Scientists sent a satellite into space to test Einstein’s weak equivalence principle with extreme precision.
Why it matters
The weak equivalence principle is integral to general relativity, so these test results provide even more support for a core theory of our universe.
In 1916, Albert Einstein dared to declare that Isaac Newton was wrong about gravity. No, he said, it is not a mysterious force coming from the earth.

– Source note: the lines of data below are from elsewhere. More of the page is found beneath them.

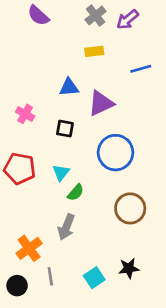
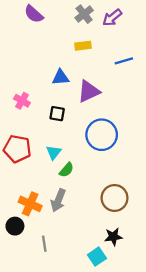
brown circle: (130, 208) -> (115, 198), moved
orange cross: (29, 248) -> (30, 204), moved, turned -30
cyan square: (94, 278) -> (97, 257), moved
black circle: (17, 286) -> (15, 226), moved

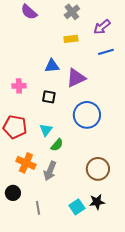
purple arrow: (112, 18) -> (102, 27), moved
pink cross: (22, 101) -> (19, 86), turned -32
orange cross: (30, 204) -> (26, 163), moved
cyan square: (97, 257) -> (77, 207), moved

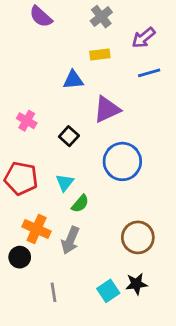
blue triangle: (52, 66) -> (73, 80), moved
pink cross: (19, 86) -> (27, 121), turned 32
black square: (49, 97) -> (69, 136), turned 32
black circle: (13, 193) -> (20, 257), moved

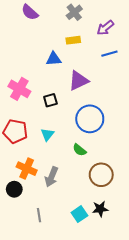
pink cross: (27, 121) -> (19, 89), size x1.5
black square: (69, 136) -> (50, 100), turned 32
green semicircle: (80, 204) -> (79, 150), moved, turned 88

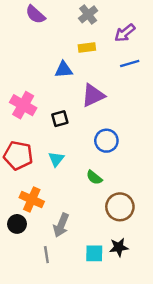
blue circle: (90, 119) -> (106, 141), size x0.7
gray arrow: (52, 177) -> (61, 225), moved
cyan square: (79, 214) -> (94, 253), turned 35

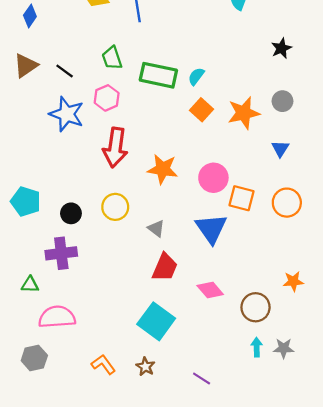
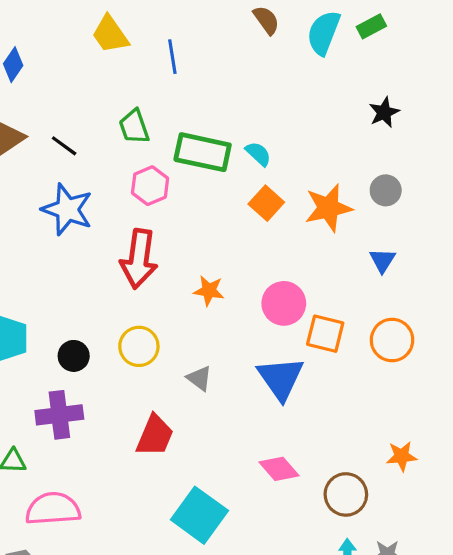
cyan semicircle: (196, 76) -> (258, 154), turned 96
pink hexagon: (107, 98) -> (150, 186), moved
orange star: (163, 169) -> (209, 291), size x0.7
red trapezoid: (165, 267) -> (155, 436), moved

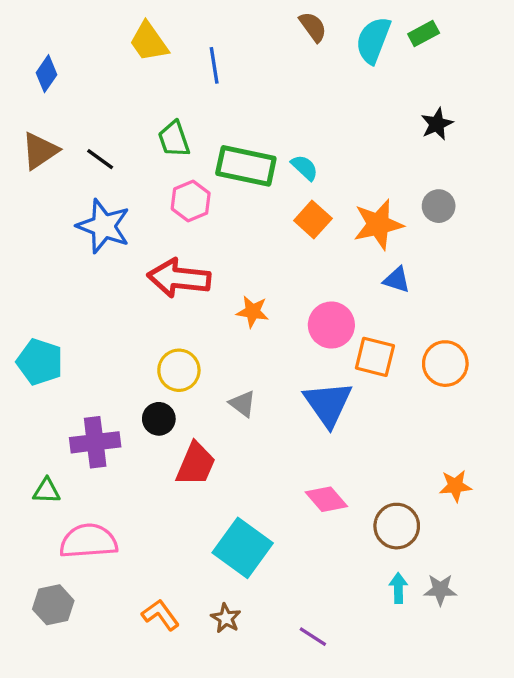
red arrow: (139, 259) -> (179, 278), turned 88
blue triangle: (382, 260) -> (397, 280), moved, turned -44
black circle: (74, 356) -> (159, 419), moved

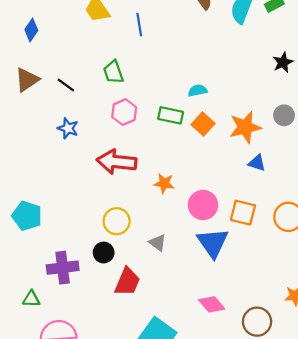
green rectangle: (246, 166) -> (171, 115), moved, size x0.7
cyan semicircle: (305, 168) -> (198, 90), turned -54
blue star: (104, 226) -> (68, 128), size x0.6
pink circle: (331, 325) -> (203, 205), moved

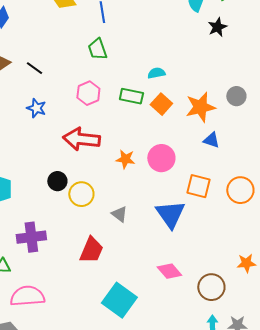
black star: (283, 62) -> (217, 27), moved
green trapezoid: (113, 72) -> (97, 49), moved
pink circle: (203, 205) -> (161, 158), moved
black circle: (104, 253) -> (57, 181), moved

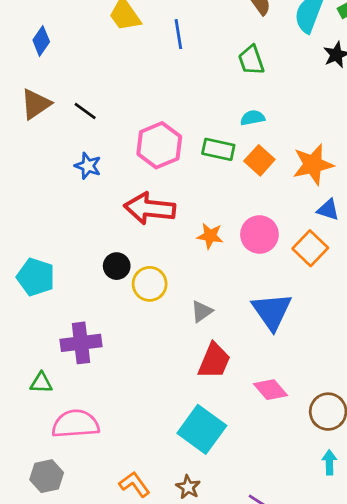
green trapezoid: (97, 49) -> (251, 60), moved
pink hexagon: (88, 93) -> (159, 145), size x1.4
orange square: (198, 186) -> (310, 248), moved, turned 30
gray triangle: (119, 214) -> (202, 311), turned 48
red trapezoid: (91, 250) -> (214, 361), moved

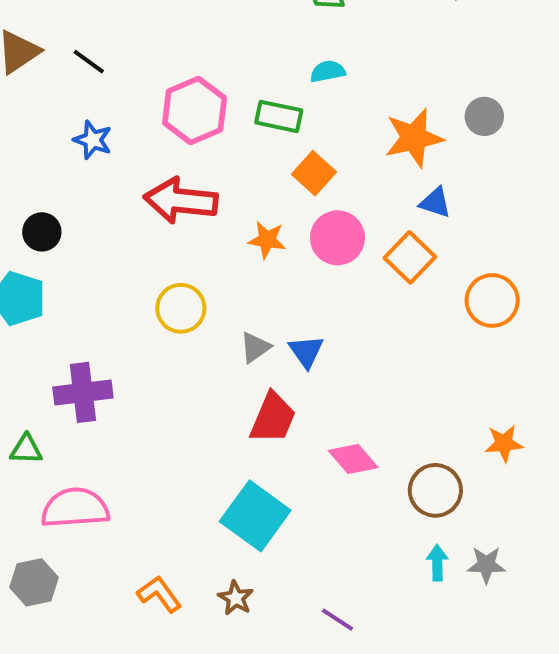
orange square: (259, 160) -> (314, 173), moved
black circle: (117, 266) -> (42, 232), moved
blue triangle: (272, 311) -> (306, 351), moved, size x0.6

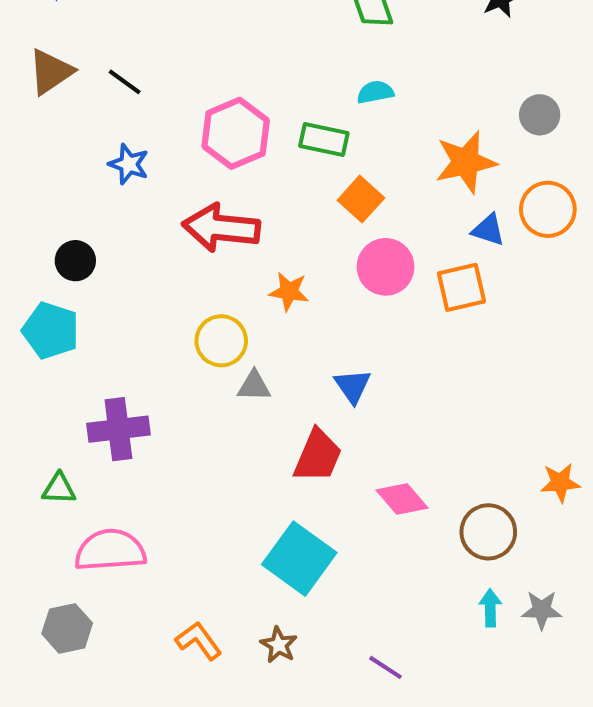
gray circle: (484, 116) -> (540, 115), moved
orange star: (267, 240) -> (289, 291), moved
orange square: (410, 257) -> (462, 287), turned 33
orange circle: (492, 300) -> (548, 209), moved
gray triangle: (255, 347) -> (254, 386), moved, turned 36

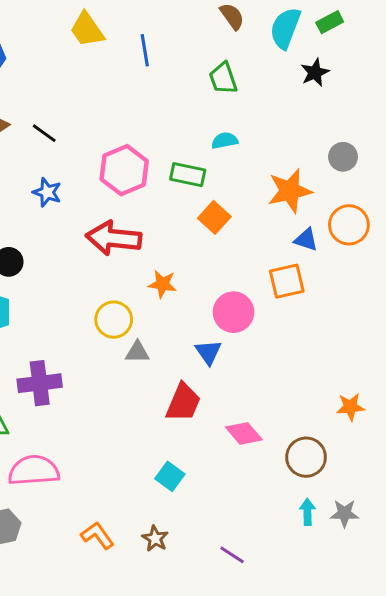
pink circle: (386, 267) -> (234, 312), moved
orange star: (560, 483) -> (350, 407), moved
cyan square: (299, 559) -> (170, 476), size x0.6

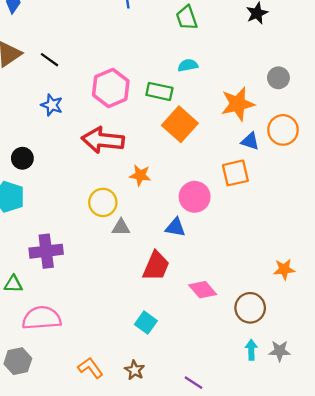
orange square: (214, 217) -> (180, 124), size x1.4
blue triangle: (208, 352) -> (175, 227), turned -45

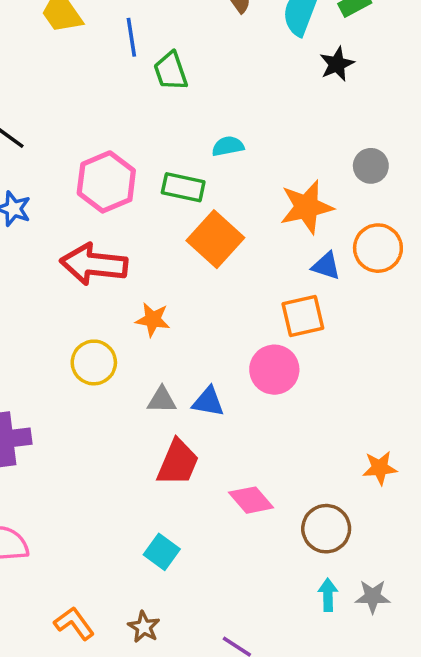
green trapezoid: (187, 18) -> (171, 71), moved
pink circle: (195, 197) -> (274, 370), moved
gray triangle: (121, 227) -> (162, 400), moved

Instead, Einstein imagined that space and time are twisted in an interdimensional grid, and the laces of this grid are like unwound paper clips. Bendable; malleable. It is only because we exist inside this kind of immaterial mask, he believed, that our simple human bodies experience facade of a force that holds us to the ground. We call it gravity.
(If that hurts your brain, don’t worry, here’s an article dedicated to breaking down this concept.)
And while the brilliant mathematician referred to this baffling notion as his theory of general relativity, a title that stuck, his peers called it “utterly impractical and absurd,” a title that did not. Against all odds, Einstein’s mind-numbing idea has yet to fail. Its premises remain true on both the smallest scale and the unfathomably large. Experts have tried to poke holes in them again, and again, and again, but general relativity always prevails.
And on Wednesday, thanks to an ambitious satellite experiment, scientists announced that general relativity has once again proven to be a fundamental truth of our universe. The team conducted what they call the “most precise test” of one of the key aspects of general relativity, called the weak equivalence principle, with a mission called Microscope.
“I have been working on this topic for more than 20 years and I realize the good fortune I had to be project manager of the scientific instrument and co-investigator of this mission,” said Manuel Rodrigues, a researcher at the French space laboratory ONERA and author of a new study , published in the journal Physical Review Letters.
“This is very rare to leave such a remarkable result in the history of physics.”
What is the weak equivalence principle?
The principle of weak equivalence is strange.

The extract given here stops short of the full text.